Comment marche un carrousel de TVA?
Pour fonctionner un "carrousel" de TVA nécessite au moins trois entreprises. La première "le fournisseur" est basée en Europe mais hors de France. Elle facture une vente de 100.000 euros HT de matériel à une deuxième société établie elle en France et appelée "le taxi". Cette vente est exonérée de TVA car il s'agit d'une livraison intra-communautaire.
Le taxi va ensuite revendre ces biens à 100.000 euros TTC à la troisième entreprise, "l'entreprise productrice". Sur cette somme, elle déclare 83.333 euros de prix HT et 16.666 euros de TVA que va lui verser "l'entreprise productrice". Le taxi est alors censé reverser cette dernière somme au fisc français dans les trois mois.
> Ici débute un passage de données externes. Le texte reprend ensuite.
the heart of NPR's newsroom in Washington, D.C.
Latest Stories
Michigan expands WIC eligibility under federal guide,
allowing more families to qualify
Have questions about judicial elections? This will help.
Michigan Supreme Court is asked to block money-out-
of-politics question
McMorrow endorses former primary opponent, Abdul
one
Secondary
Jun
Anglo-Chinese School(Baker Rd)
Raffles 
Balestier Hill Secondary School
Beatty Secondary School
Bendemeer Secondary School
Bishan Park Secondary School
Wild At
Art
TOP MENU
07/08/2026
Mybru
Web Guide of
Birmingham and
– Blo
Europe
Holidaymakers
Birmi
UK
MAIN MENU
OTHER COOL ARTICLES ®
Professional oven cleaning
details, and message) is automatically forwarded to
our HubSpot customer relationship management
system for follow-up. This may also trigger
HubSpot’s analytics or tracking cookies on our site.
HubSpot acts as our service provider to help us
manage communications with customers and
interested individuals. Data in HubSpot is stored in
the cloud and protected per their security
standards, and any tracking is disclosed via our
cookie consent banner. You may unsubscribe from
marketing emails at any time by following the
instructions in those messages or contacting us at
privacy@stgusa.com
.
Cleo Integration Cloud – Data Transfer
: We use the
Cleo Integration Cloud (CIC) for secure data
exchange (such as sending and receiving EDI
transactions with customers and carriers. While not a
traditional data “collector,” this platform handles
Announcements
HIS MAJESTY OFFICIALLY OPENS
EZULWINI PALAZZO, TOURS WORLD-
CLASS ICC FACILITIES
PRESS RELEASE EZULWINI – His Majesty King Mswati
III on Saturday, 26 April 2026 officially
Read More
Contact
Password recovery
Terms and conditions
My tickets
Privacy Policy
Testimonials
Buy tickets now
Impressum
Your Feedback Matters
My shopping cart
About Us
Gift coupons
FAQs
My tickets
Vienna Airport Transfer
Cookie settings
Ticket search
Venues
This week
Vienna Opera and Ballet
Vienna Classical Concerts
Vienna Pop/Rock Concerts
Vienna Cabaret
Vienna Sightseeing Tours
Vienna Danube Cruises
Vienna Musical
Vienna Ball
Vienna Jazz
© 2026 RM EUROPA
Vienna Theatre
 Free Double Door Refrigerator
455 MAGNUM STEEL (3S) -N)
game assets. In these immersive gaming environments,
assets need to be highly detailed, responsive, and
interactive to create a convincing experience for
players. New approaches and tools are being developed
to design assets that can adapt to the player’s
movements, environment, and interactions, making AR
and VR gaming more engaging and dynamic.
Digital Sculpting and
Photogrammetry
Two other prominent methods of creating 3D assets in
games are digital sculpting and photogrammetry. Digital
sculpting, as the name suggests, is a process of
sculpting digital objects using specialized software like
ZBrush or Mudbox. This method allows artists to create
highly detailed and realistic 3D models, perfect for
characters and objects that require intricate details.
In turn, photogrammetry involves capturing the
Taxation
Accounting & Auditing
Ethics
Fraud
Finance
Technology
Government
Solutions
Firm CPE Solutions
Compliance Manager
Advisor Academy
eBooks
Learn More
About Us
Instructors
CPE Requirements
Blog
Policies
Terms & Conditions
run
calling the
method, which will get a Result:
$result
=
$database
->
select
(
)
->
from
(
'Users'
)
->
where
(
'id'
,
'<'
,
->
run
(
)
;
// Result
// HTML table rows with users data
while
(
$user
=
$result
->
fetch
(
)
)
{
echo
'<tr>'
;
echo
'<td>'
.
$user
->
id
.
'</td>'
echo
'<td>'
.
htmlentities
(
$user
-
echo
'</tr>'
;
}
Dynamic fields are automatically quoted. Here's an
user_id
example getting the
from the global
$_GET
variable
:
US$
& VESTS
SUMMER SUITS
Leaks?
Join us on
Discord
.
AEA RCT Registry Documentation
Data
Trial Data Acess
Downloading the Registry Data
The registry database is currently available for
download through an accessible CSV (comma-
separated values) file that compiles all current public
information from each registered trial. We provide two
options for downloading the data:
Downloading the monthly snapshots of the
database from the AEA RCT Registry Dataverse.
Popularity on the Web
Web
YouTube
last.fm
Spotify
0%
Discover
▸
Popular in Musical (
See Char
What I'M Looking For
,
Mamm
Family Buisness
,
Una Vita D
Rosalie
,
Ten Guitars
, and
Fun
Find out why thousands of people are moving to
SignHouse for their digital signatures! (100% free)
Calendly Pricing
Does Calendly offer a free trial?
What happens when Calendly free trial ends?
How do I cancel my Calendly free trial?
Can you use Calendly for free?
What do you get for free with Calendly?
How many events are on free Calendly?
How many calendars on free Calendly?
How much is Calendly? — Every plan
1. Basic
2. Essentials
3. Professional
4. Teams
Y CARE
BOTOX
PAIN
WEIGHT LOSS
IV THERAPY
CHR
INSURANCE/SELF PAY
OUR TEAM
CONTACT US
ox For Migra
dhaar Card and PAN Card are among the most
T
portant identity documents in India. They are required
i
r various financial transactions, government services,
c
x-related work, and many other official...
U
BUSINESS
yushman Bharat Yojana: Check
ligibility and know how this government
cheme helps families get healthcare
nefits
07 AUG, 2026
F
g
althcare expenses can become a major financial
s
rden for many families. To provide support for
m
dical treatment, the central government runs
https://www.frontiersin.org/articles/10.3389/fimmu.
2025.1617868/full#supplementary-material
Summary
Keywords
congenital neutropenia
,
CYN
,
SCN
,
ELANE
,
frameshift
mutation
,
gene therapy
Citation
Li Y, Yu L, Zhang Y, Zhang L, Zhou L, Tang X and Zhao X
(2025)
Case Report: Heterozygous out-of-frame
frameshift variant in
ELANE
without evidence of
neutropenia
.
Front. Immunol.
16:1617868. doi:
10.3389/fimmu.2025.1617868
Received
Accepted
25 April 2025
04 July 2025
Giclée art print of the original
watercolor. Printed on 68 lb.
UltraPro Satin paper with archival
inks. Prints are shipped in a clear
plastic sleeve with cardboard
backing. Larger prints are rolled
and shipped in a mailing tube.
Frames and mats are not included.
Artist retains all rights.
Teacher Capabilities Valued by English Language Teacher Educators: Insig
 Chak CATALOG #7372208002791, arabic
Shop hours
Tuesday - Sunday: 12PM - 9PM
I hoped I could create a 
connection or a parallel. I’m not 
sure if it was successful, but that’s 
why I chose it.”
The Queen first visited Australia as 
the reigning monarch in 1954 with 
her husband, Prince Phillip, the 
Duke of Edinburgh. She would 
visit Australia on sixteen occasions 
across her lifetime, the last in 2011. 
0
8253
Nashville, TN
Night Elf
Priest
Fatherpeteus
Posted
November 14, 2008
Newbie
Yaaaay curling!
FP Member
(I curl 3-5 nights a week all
Chose qu'elle ne fera pas, se mettant ou faillite ou en disparaissant tout simplement dans la nature.
La troisième société va elle pouvoir réclamer la déduction de TVA qu'elle a versé au taxi. Elle se retrouve avec du matériel d'une valeur de 100.000 euros qu'elle n'a pourtant payé que 83.333 euros . Pour boucler la boucle, il lui suffit de revendre à ce prix HT à la première société "le fournisseur" en livraison intracommunautaire. Au final, l'opération est neutre pour tout le monde sauf le fisc qui y perd la valeur de la TVA soit 16.666 euros.
L'opération peut-être répétée de nombreuses fois dans les trois mois, ce qui augmente d'autant le manque à gagner pour l'État français. À noter que ce schéma est évidemment simplifié et que de nombreuses sociétés peuvent se rajouter pour rendre le montage plus difficile à tracer.